Items from a data source:
_ _ _ _ _

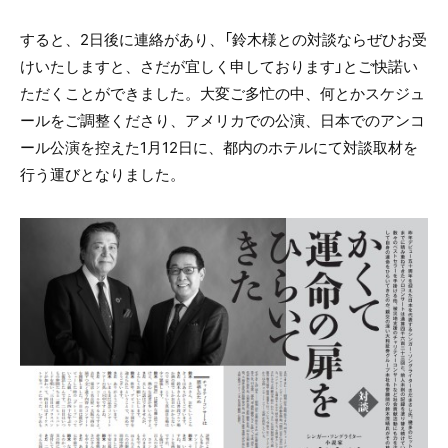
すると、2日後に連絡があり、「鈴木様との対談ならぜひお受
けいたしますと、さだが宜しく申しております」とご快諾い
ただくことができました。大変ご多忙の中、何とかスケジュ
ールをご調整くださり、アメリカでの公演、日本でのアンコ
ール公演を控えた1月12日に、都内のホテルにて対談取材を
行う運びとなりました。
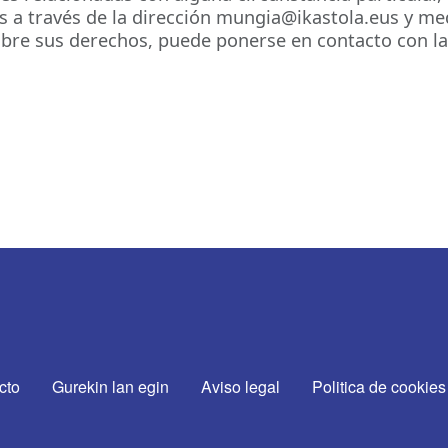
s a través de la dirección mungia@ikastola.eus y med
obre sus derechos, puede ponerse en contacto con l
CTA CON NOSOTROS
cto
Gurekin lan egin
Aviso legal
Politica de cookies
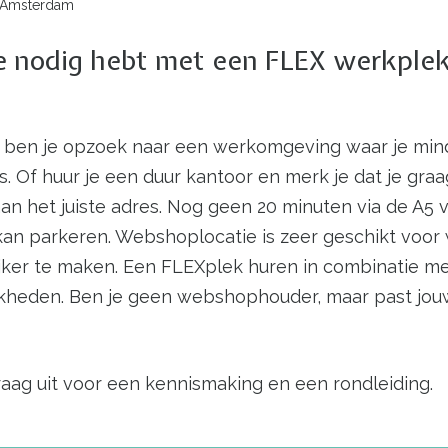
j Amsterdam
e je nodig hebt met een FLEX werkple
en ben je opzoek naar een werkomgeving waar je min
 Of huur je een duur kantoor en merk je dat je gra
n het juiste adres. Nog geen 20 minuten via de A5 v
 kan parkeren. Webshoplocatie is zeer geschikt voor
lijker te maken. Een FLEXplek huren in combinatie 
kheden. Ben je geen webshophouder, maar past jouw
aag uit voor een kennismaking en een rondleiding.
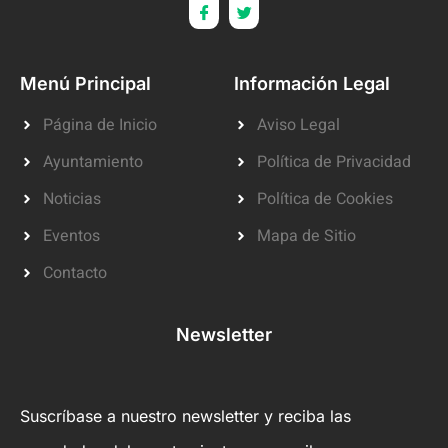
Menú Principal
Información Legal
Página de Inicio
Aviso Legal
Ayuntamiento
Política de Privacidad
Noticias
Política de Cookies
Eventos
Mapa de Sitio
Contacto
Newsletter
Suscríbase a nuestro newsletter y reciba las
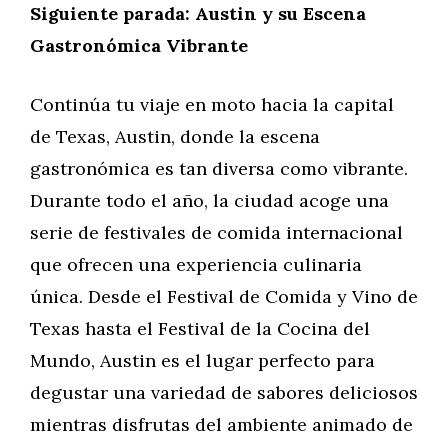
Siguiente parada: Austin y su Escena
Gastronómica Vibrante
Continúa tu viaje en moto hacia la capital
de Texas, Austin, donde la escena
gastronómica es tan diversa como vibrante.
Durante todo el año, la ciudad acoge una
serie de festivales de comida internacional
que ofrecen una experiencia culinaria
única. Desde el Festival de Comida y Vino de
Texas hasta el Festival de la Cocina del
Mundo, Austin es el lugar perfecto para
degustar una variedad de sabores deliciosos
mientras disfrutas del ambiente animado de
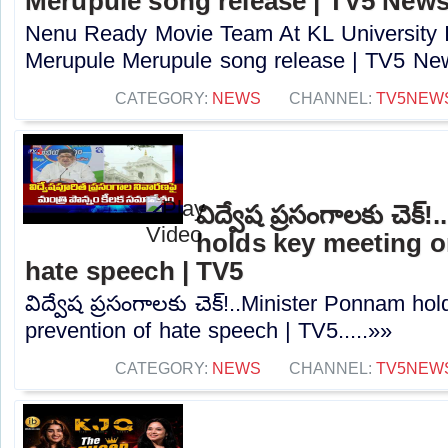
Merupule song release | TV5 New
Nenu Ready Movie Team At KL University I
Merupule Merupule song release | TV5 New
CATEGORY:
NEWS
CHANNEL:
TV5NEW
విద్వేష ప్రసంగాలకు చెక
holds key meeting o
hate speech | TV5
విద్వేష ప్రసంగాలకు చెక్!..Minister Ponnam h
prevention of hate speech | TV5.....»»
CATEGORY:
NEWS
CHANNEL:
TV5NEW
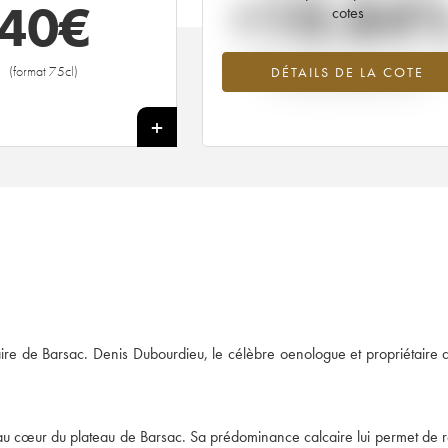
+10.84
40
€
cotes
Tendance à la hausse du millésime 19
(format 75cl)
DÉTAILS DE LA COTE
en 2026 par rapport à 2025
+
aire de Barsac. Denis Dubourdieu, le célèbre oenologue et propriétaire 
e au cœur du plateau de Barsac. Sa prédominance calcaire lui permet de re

_ _ _ _ _

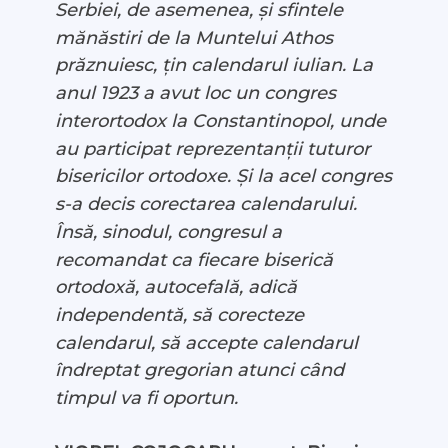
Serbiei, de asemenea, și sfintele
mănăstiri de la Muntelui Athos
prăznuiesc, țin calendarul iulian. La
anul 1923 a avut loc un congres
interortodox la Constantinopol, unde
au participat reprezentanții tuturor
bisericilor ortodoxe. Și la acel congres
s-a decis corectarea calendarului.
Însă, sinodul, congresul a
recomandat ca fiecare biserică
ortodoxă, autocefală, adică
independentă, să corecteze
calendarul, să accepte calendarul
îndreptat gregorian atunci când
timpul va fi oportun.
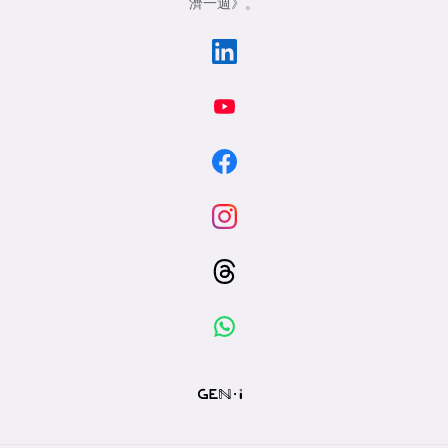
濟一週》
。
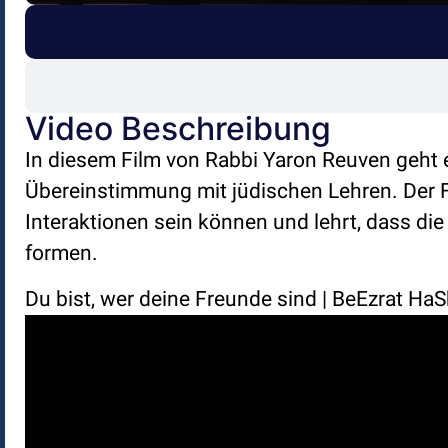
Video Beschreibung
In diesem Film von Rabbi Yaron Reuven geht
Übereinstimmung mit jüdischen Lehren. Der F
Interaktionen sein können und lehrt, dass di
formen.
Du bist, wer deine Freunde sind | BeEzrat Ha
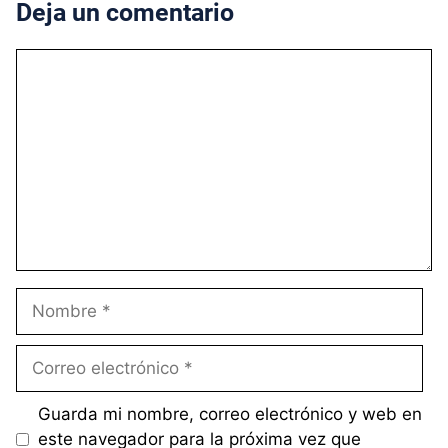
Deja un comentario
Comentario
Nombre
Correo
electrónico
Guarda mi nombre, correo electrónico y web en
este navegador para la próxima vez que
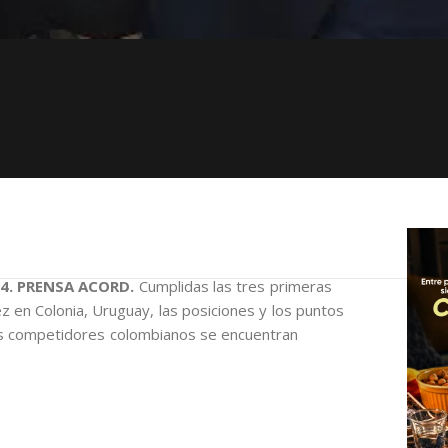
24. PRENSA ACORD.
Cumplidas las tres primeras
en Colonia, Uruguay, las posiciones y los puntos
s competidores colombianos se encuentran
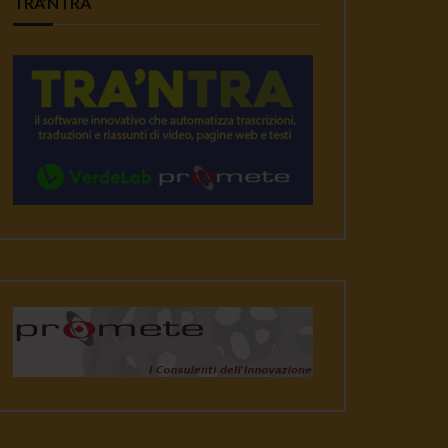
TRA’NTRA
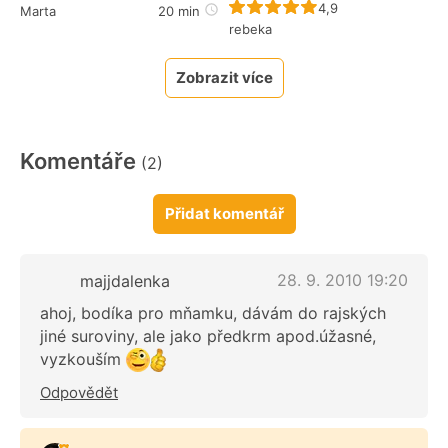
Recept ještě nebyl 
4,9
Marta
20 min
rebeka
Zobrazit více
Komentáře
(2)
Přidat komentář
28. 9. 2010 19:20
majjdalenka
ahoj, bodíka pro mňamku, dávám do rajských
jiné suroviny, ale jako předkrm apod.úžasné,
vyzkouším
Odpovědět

_ _ _ _ _

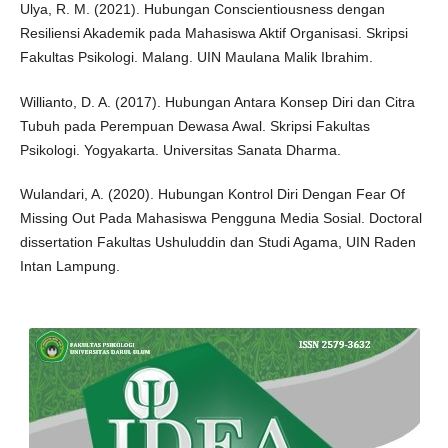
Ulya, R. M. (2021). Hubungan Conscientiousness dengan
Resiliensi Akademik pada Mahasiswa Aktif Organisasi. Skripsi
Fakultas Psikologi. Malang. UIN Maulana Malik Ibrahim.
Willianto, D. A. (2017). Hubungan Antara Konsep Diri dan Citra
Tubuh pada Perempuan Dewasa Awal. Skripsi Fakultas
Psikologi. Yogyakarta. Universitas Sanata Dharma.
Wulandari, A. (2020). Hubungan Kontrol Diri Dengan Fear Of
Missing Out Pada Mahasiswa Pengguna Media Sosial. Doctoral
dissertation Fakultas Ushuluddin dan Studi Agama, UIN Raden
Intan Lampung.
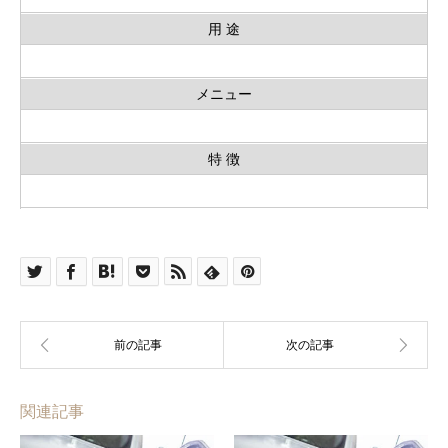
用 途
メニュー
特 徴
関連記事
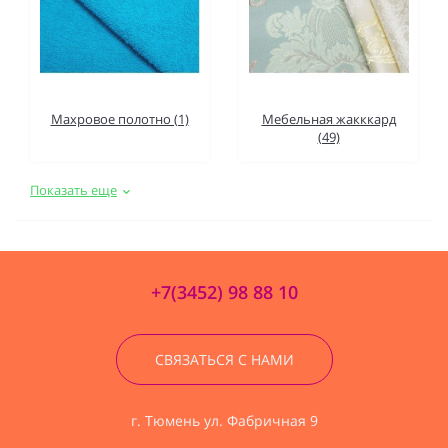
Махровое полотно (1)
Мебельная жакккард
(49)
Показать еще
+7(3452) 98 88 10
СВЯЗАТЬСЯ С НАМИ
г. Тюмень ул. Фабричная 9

_ _ _ _ _

- Task directions -
Read the entries above and find each line holding the word "release". Copy it out.

- Result of this exercise -
Merupule song release | TV5 New
Merupule Merupule song release | TV5 New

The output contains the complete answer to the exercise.